The data is now clean and in good shape to start the embedding process. We can now use LangChain to import and instantiate the embedding model from Hugging Face with this line of code.

#using huggingface embeddings
hf_embedding_model = HuggingFaceEmbeddings()

We can now create a User Defined Function (UDF) that takes in one of the food reviews and turns it into an embedding using the model we just instantiated. Ibis UDFs enable vectorized computation, which leads to improved performance compared to Python UDFs.

#Create an Ibis UDF that allows us to pass the reviews to Hugging Face TO be embedded

@udf.scalar.python
def hf_reviews_to_embeddings(s:str) -> dt.Array('float32'):
    embedding = hf_embedding_model.embed_query(s)
    return embedding

Next, to run the function on the individual reviews we will use the mutate function to pass each element of the combined column to the function above. This code will create a new column named embeddings that will contain a vector representation of the review returned from the model.
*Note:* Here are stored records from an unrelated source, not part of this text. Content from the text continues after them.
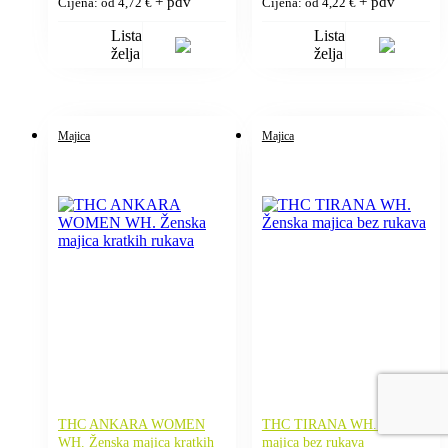
+ pdv
+ pdv
Cijena: od
4,72
€
Cijena: od
4,22
€
Lista
Lista
želja
želja
Majica
Majica
THC ANKARA WOMEN
THC TIRANA WH. Ženska
WH. Ženska majica kratkih
majica bez rukava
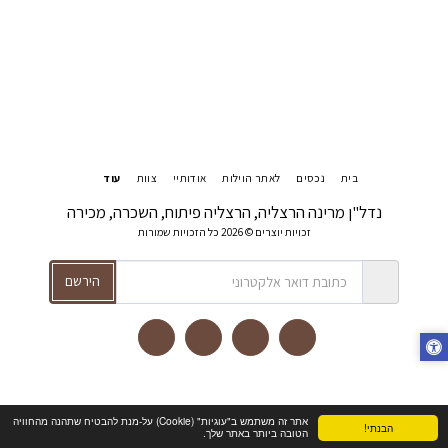
בית
נכסים
לאתר הוילות
אודותיי
צוות
עוד
נדל"ן מרינה הרצליה, הרצליה פיתוח, השכרה, מכירה
זכויות יוצרים © 2026 כל הזכויות שמורות
הירשם
אתר זה משתמש ב"עוגיות" (Cookie) על-מנת להבטיח שתהנה מהחוויה
הבנתי!
הטובה ביותר באתר שלך.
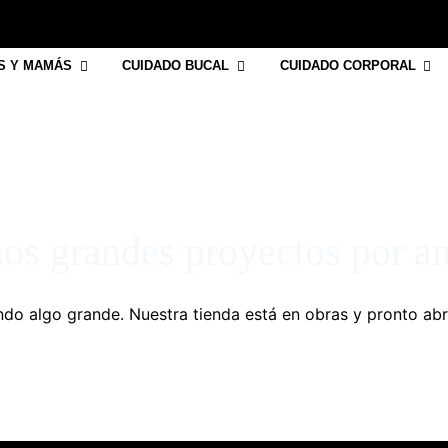
Envíos gratis en pedidos superiores a 50€
S Y MAMÁS
CUIDADO BUCAL
CUIDADO CORPORAL
s grandes proyectos por a
do algo grande. Nuestra tienda está en obras y pronto abr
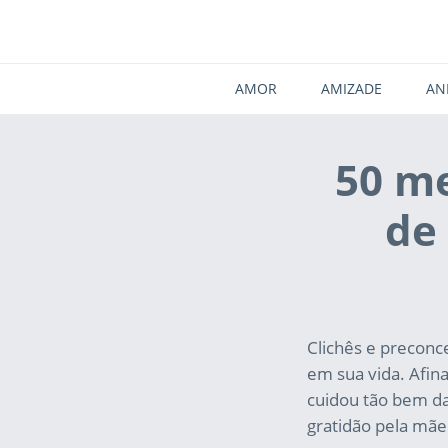
AMOR
AMIZADE
AN
50 me
de
Clichês e preconce
em sua vida. Afin
cuidou tão bem da
gratidão pela mãe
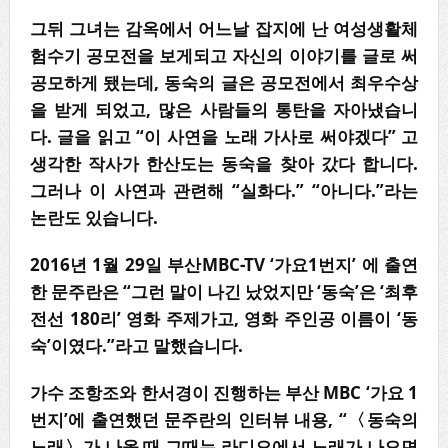
그뒤 그녀는 감옥에서 어느날 잡지에 난 여성생활체
험수기 공모전을 보게되고 자신의 이야기를 글로 써
공모하게 됐는데, 동숙의 글은 공모전에서 최우수상
을 받게 되었고, 많은 사람들의 통탄을 자아냈습니
다. 글을 읽고 “이 사연을 노래 가사로 써야겠다” 고
생각한 작사가 한산도는 동숙을 찾아 갔다 합니다.
그러나 이 사연과 관련해 “실화다.” “아니다.”라는
논란도 있습니다.
2016
년
1
월
29
일 부산
MBC-TV ‘
가요
1
번지
’
에 출연
한 문주란은
“
그런 말이 나긴 났었지만
‘
동숙
’
은
‘
최후
전선
180
리
’
영화 주제가고
,
영화 주인공 이름이
‘
동
숙
’
이였다
.”
라고 말했습니다
.
가수 조항조와 한서경이 진행하는 부산 MBC ‘가요 1
번지’에 출연했던 문주란의 인터뷰 내용, “〈동숙의
노래〉가 나올 때 그때는 라디오에서 노래가 나오면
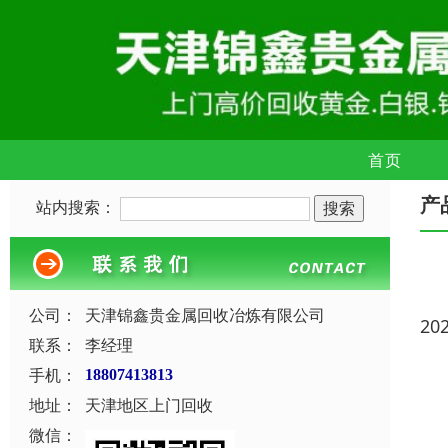
首页
产
站内搜索：
公司：
天津锦鑫贵金属回收冶炼有限公司
20
联系：
李经理
手机：
18807413813
地址：
天津地区上门回收
微信：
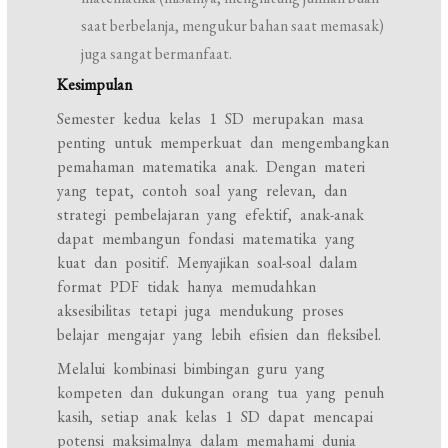
saat berbelanja, mengukur bahan saat memasak)
juga sangat bermanfaat.
Kesimpulan
Semester kedua kelas 1 SD merupakan masa
penting untuk memperkuat dan mengembangkan
pemahaman matematika anak. Dengan materi
yang tepat, contoh soal yang relevan, dan
strategi pembelajaran yang efektif, anak-anak
dapat membangun fondasi matematika yang
kuat dan positif. Menyajikan soal-soal dalam
format PDF tidak hanya memudahkan
aksesibilitas tetapi juga mendukung proses
belajar mengajar yang lebih efisien dan fleksibel.
Melalui kombinasi bimbingan guru yang
kompeten dan dukungan orang tua yang penuh
kasih, setiap anak kelas 1 SD dapat mencapai
potensi maksimalnya dalam memahami dunia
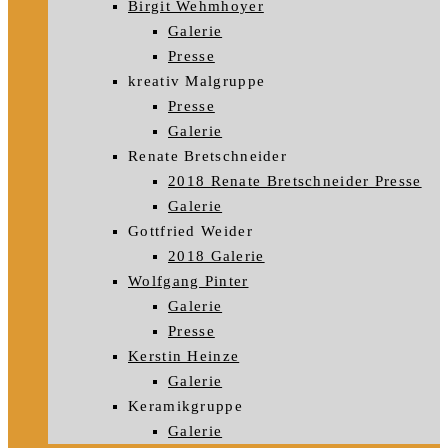
Birgit Wehmhoyer
Galerie
Presse
kreativ Malgruppe
Presse
Galerie
Renate Bretschneider
2018 Renate Bretschneider Presse
Galerie
Gottfried Weider
2018 Galerie
Wolfgang Pinter
Galerie
Presse
Kerstin Heinze
Galerie
Keramikgruppe
Galerie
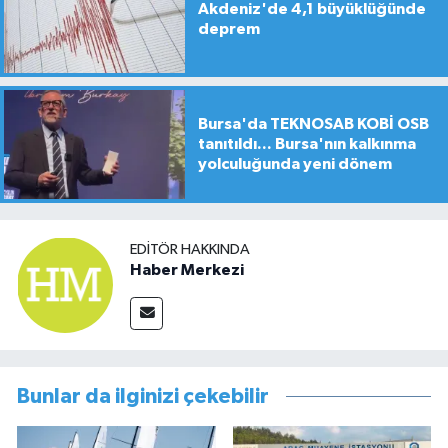
Akdeniz'de 4,1 büyüklüğünde
deprem
Bursa'da TEKNOSAB KOBİ OSB
tanıtıldı... Bursa'nın kalkınma
yolculuğunda yeni dönem
EDITÖR HAKKINDA
Haber Merkezi
Bunlar da ilginizi çekebilir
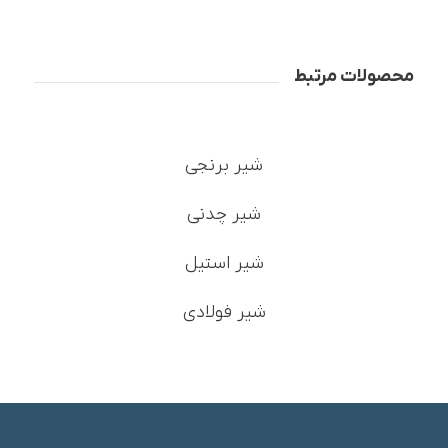
محصولات مرتبط
شیر برنجی
شیر چدنی
شیر استیل
شیر فولادی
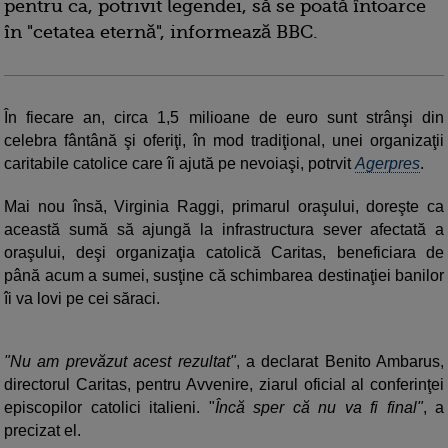
pentru ca, potrivit legendei, să se poată întoarce
în "cetatea eternă", informează BBC.
În fiecare an, circa 1,5 milioane de euro sunt strânşi din
celebra fântână şi oferiţi, în mod tradiţional, unei organizaţii
caritabile catolice care îi ajută pe nevoiaşi, potrvit
Agerpres
.
Mai nou însă, Virginia Raggi, primarul oraşului, doreşte ca
această sumă să ajungă la infrastructura sever afectată a
oraşului, deşi organizaţia catolică Caritas, beneficiara de
până acum a sumei, susţine că schimbarea destinaţiei banilor
îi va lovi pe cei săraci.
"Nu am prevăzut acest rezultat"
, a declarat Benito Ambarus,
directorul Caritas, pentru Avvenire, ziarul oficial al conferinţei
episcopilor catolici italieni. "
Încă sper că nu va fi final"
, a
precizat el.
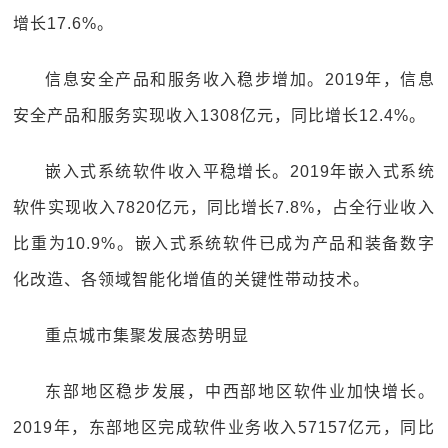
增长17.6%。
信息安全产品和服务收入稳步增加。2019年，信息
安全产品和服务实现收入1308亿元，同比增长12.4%。
嵌入式系统软件收入平稳增长。2019年嵌入式系统
软件实现收入7820亿元，同比增长7.8%，占全行业收入
比重为10.9%。嵌入式系统软件已成为产品和装备数字
化改造、各领域智能化增值的关键性带动技术。
重点城市集聚发展态势明显
东部地区稳步发展，中西部地区软件业加快增长。
2019年，东部地区完成软件业务收入57157亿元，同比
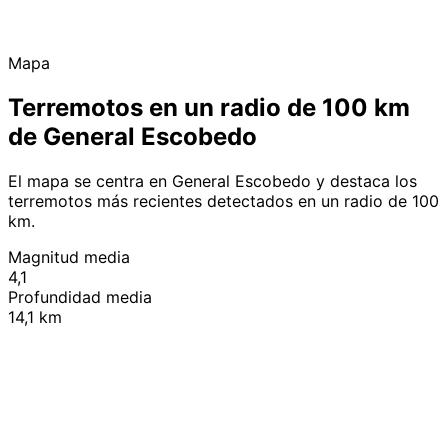
Mapa
Terremotos en un radio de 100 km
de General Escobedo
El mapa se centra en General Escobedo y destaca los
terremotos más recientes detectados en un radio de 100
km.
Magnitud media
4,1
Profundidad media
14,1 km
Leaflet
|
© OpenStreetMap contributors
+
−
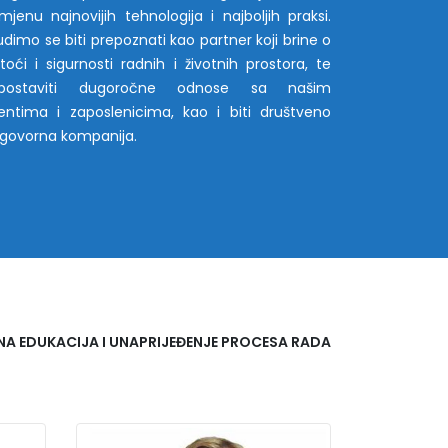
imjenu najnovijih tehnologija i najboljih praksi.
udimo se biti prepoznati kao partner koji brine o
stoći i sigurnosti radnih i životnih prostora, te
postaviti dugoročne odnose sa našim
ijentima i zaposlenicima, kao i biti društveno
govorna kompanija.
NA EDUKACIJA I UNAPRIJEĐENJE PROCESA RADA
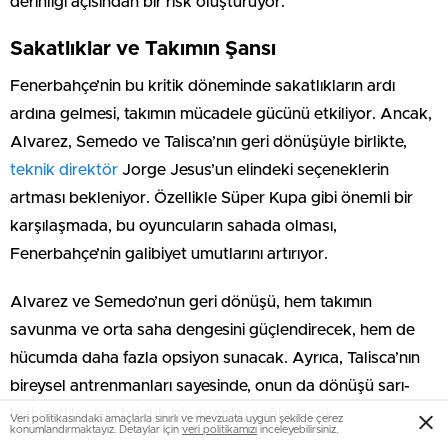
derinliği açısından bir risk oluşturuyor.
Sakatlıklar ve Takımın Şansı
Fenerbahçe’nin bu kritik döneminde sakatlıkların ardı
ardına gelmesi, takımın mücadele gücünü etkiliyor. Ancak,
Alvarez, Semedo ve Talisca’nın geri dönüşüyle birlikte,
teknik direktör
Jorge Jesus’un elindeki seçeneklerin
artması bekleniyor. Özellikle Süper Kupa gibi önemli bir
karşılaşmada, bu oyuncuların sahada olması,
Fenerbahçe’nin galibiyet umutlarını artırıyor.
Alvarez ve Semedo’nun geri dönüşü, hem takımın
savunma ve orta saha dengesini güçlendirecek, hem de
hücumda daha fazla opsiyon sunacak. Ayrıca, Talisca’nın
bireysel antrenmanları sayesinde, onun da dönüşü sarı-
lacivertliler için büyük bir avantaj sağlayacak.
Veri politikasındaki amaçlarla sınırlı ve mevzuata uygun şekilde çerez
konumlandırmaktayız. Detaylar için
veri politikamızı
inceleyebilirsiniz.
hf_embedded_reviews = reviews.mutate(embeddings=lambda t: hf_reviews_to_embeddings(t.combined))

Hugging Face generates embeddings from the text that have a length of 768. Here’s what the embedded reviews look like.

#hf embeddings 
#each row contains an embedded review. 
hf_embedded_reviews[['combined','embeddings']]
┏━━━━━━━━━━━━━━━━━━━━━━━━━━━━━━━━━━━━━━━━━━━━━━━━━━━━━━━━━━━━━━━━━━━━━━━━━━━━━━━━━━┳━━━━━━━━━━━━━━━━━━━━━━━━━━━━━━━━━━━━━━━━━━━━━━━━━━━━━━━━━┓
┃ combined                                                                          embeddings                                              ┃
┡━━━━━━━━━━━━━━━━━━━━━━━━━━━━━━━━━━━━━━━━━━━━━━━━━━━━━━━━━━━━━━━━━━━━━━━━━━━━━━━━━━╇━━━━━━━━━━━━━━━━━━━━━━━━━━━━━━━━━━━━━━━━━━━━━━━━━━━━━━━━━┩
│ stringarray<float32>                                          │
├──────────────────────────────────────────────────────────────────────────────────┼─────────────────────────────────────────────────────────┤
│ Title: Good Quality Dog Food; Content: I have bought several of the Vitality ca…[0.07233631610870361, 0.07917483150959015, ... +766]    │
│ Title: Not as Advertised; Content: Product arrived labeled as Jumbo Salted Pean…[0.09642462432384491, 0.00853139627724886, ... +766]    │
│ Title: "Delight" says it all; Content: This is a confection that has been aroun…[0.04878354072570801, 0.021106256172060966, ... +766]   │
│ Title: Cough Medicine; Content: If you are looking for the secret ingredient in…[0.06679658591747284, 0.038995273411273956, ... +766]   │
│ Title: Great taffy; Content: Great taffy at a great price.  There was a wide as…[0.04276638850569725, 0.023525429889559746, ... +766]   │
│ Title: Nice Taffy; Content: I got a wild hair for taffy and ordered this five p…[0.07608062773942947, -0.0033953222446143627, ... +766] │
│ Title: Great!  Just as good as the expensive brands!; Content: This saltwater t…[0.031033676117658615, -0.0636257752776146, ... +766]   │
│ Title: Wonderful, tasty taffy; Content: This taffy is so good.  It is very soft…[0.06077864393591881, 0.007744158152490854, ... +766]   │
│ Title: Yay Barley; Content: Right now I'm mostly just sprouting this so my cats…[0.031362198293209076, 0.020399324595928192, ... +766]  │
│ Title: Healthy Dog Food; Content: This is a very healthy dog food. Good for the…[0.05561477690935135, 0.05685048922896385, ... +766]    │
│                                                        │
└──────────────────────────────────────────────────────────────────────────────────┴─────────────────────────────────────────────────────────┘

Now that we have the embeddings, we will create a function that measures the similarity between a search term and the embedded review. The function will take in the embedded search term and the embedded review and use cosine similarity to figure out how similar the two are semantically. A float will be returned with values between 0 and 1. The higher the number, the more related the two embeddings are. Here’s the code to do this.

from scipy import spatial

#create a udf that takes in the search term embedding and the embedding from the table and 
#calculates the cosine similarity. The higher this value the more similar 
@udf.scalar.python
def similarity_embs(emb1:dt.Array('float32'), emb2:dt.Array('float32')) -> dt.float:
    # compute cosine similarity
    # cosine = np.dot(emb1,emb2)/(norm(emb1)*norm(emb2))
    cosine = 1 - spatial.distance.cosine(emb1,emb2)
    return cosine

The final piece of code will incorporate the above function, and allow a user to put in a word or phrase and search for related reviews. Along with their search term, they can also specify the number of similar results they want to return.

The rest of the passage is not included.